Esses dados são importantes para considerarmos também que, nesse contexto de pandemia, muitas vidas da classe trabalhadora foram perdidas, os ambientes de trabalho têm demorado para se adaptar, a legislação trabalhista básica de segurança não tem sido cumprida e a maioria dos sindicatos não organizaram ainda as categorias como necessitam. Somente em 2020, de acordo com o Observatório Digital de Segurança e Saúde do Trabalho, 21 mil trabalhadores “se infectaram por Covid-19 exercendo tarefas em seu ambiente de trabalho”, mas nem todos os casos foram tratados como acidente ocupacional (poderia gerar aposentadoria diferenciada, pensão à família ou multa). No entanto, tem sido deixado para o trabalhador a tarefa de provar que pegou Covid-19 no trabalho. A cada 10 denúncias 04 foram relacionadas à pandemia em 2020. De 22 mil inquéritos, 44% foram irregularidades trabalhistas relativas à doença, conforme ao Ministério Público trabalho. O Novo Caged (Cadastro Geral de Empregados e Desempregados), de março de 2020 a fevereiro 2021, registra aumento de desligamentos por morte entre trabalhadores com carteira assinada (CLT), especialmente “essenciais”: Saúde Humana de 75 a 204%; Comércio de 28 a 67%; Serviços 34 e 87%; Motoristas 86 e 43%, etc. Na Educação subiu 106,7% (CNTE).
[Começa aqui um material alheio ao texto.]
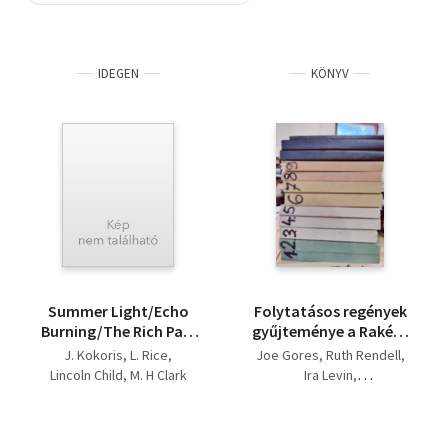
Szótár, nyelvkönyv
IDEGEN
KÖNYV
Tankönyv, segédkönyv
Társadalomtudomány
Természettudomány
Történelem
Vallás
Summer Light/Echo
Folytatásos regények
Burning/The Rich Part
gyűjteménye a Rakéta
of Life/On the Street
Regényújságból
J. Kokoris
L. Rice
Joe Gores
Ruth Rendell
Where You...
(Ragadozók kora,
Lincoln Child
M. H Clark
Ira Levin
Áldozati farkas, A
James Hadley Chase
brazíliai fiúk,
Ellery Queen
Gyilkosság a
Alistair MacLean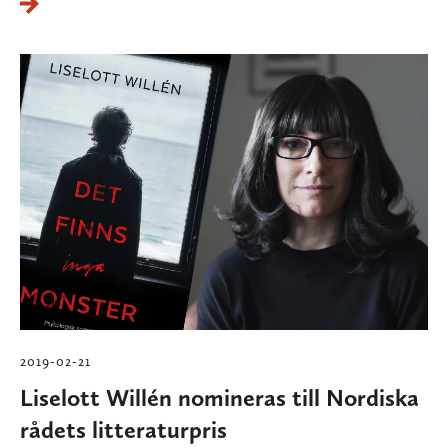
2019-02-21
Liselott Willén nomineras till Nordiska
rådets litteraturpris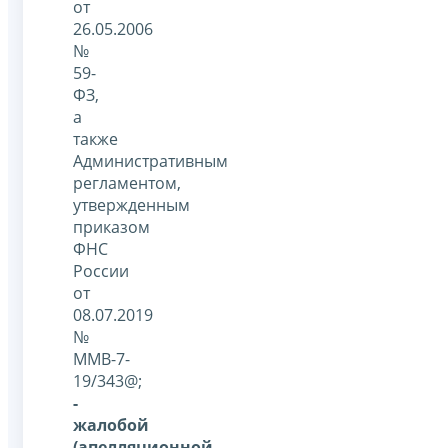
от
26.05.2006
№
59-
ФЗ,
а
также
Административным
регламентом,
утвержденным
приказом
ФНС
России
от
08.07.2019
№
ММВ-7-
19/343@;
-
жалобой
(апелляционной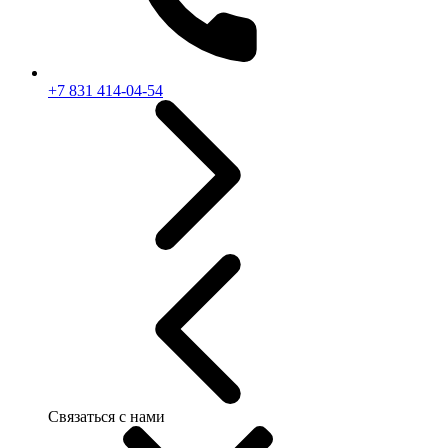
+7 831 414-04-54
Связаться с нами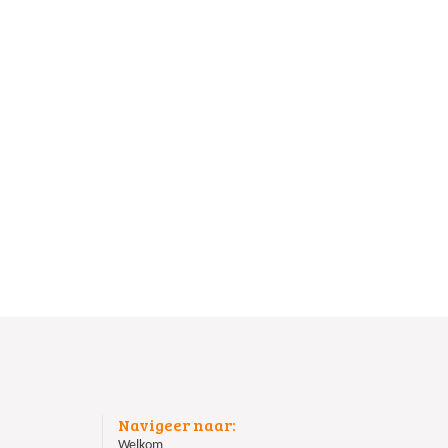
Navigeer naar:
Welkom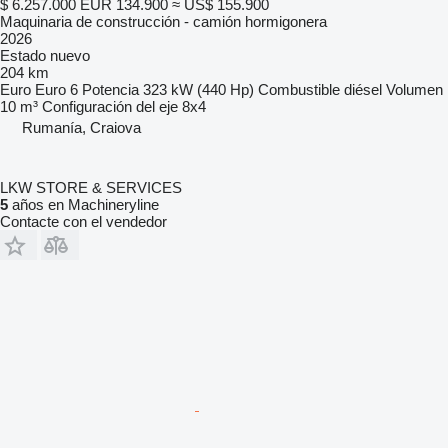
$ 6.257.000
EUR 134.900
≈ US$ 155.900
Maquinaria de construcción - camión hormigonera
2026
Estado
nuevo
204 km
Euro
Euro 6
Potencia
323 kW (440 Hp)
Combustible
diésel
Volumen
10 m³
Configuración del eje
8x4
Rumanía, Craiova
LKW STORE & SERVICES
5
años en Machineryline
Contacte con el vendedor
Uma situação significativa é o caso da Petrobrás: somente em maio/21 a FNP (Federação Nacional dos Petroleiros) iniciou Campanha para abertura de CAT (Comunicado de Acidente de Trabalho) por morte ou doença causada por coronavírus no sistema Petrobrás. Foram “registrados 5.895 casos com Covid-19 ou 12,7% de 46.416 funcionários, até 29/03/2021”, conforme estudo Fiocruz (sem Terceirizados). A incidência de casos na estatal corresponde a mais de duas vezes a taxa registrada no país. A empresa confirmou 32 óbitos por Covid-19. No entanto, não há notícia de CAT, o que é um ataque direto a um direito (que pode atacar outros como estabilidade, recolhimento FGTS, etc.) e pode prejudicar o trabalhador diretamente nos trâmites para os casos de sequelas da doença (tromboses, tonturas, dores, etc.)
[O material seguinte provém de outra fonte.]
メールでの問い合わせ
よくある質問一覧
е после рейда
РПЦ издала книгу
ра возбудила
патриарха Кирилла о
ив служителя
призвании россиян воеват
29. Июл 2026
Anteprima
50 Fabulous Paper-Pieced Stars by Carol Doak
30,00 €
4. Superexploração da força de trabalho e o aumento da pobreza e da fome
A fome é inerente ao capitalismo e está presente nas várias partes do mundo. No Brasil, historicamente e sob o governo Bolsonaro, não é diferente. O salário-mínimo oficial brasileiro é de R$ 1.100,00 (26/05/2021) e, como dissemos, bem abaixo do salário-mínimo do Dieese (de acordo com pesquisa mensal da cesta básica de alimentos de R$ 5.350,00 de maio/21.). E com milhões de brasileiros/as sobrevivendo com valores ainda muito inferiores.
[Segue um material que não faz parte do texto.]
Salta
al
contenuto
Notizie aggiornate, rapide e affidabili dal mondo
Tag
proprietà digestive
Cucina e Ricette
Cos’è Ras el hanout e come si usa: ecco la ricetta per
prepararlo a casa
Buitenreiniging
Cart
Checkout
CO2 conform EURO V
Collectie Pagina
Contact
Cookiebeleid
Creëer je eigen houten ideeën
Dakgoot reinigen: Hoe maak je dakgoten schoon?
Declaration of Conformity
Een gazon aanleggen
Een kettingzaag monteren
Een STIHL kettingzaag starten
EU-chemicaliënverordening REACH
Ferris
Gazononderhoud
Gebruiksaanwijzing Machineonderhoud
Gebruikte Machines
Conforme critérios de organismos internacionais, são pobres as pessoas que ganham até US$ 5,50 por dia (28/06 = R$ 4,92), ou seja, R$ 27,06. E estão na extrema pobreza as pessoas que ganham até US$ 1,90 por dia, ou seja, R$ 9,34. Embora esses critérios tenham vários problemas (alterações no câmbio com sobe e desce do dólar) os dados não perdem a validade e podemos considerá-los junto com dados do IBGE 2019; considera-se somente a renda por dia e sem levar em conta a necessidade de direitos básicos (acesso à moradia, Saúde, Educação, serviços de saneamento, etc.):
São 13,8 milhões de pessoas (6,7% da população) em extrema pobreza, ou seja, vivendo com R$ 9,34 por dia. E mais de 38 milhões de pessoas em situação de pobreza, ou seja, vivendo com R$ 27,06 por dia.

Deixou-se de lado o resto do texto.